*** Input material ***

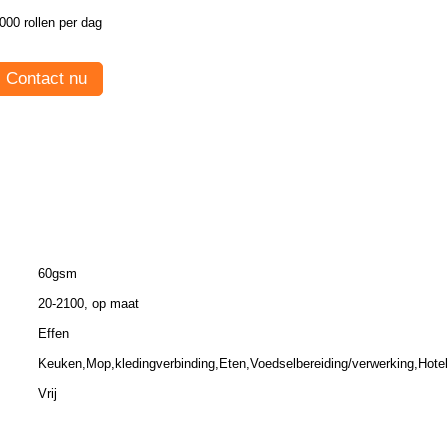
000 rollen per dag
Contact nu
60gsm
20-2100, op maat
Effen
Keuken,Mop,kledingverbinding,Eten,Voedselbereiding/verwerking,Hotel
Vrij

*** End of Input material ***

Task item ->
With the images left out, output all the entries above exactly.

Reply to the exercise ->
000 rollen per dag
Contact nu
60gsm
20-2100, op maat
Effen
Keuken,Mop,kledingverbinding,Eten,Voedselbereiding/verwerking,Hotel
Vrij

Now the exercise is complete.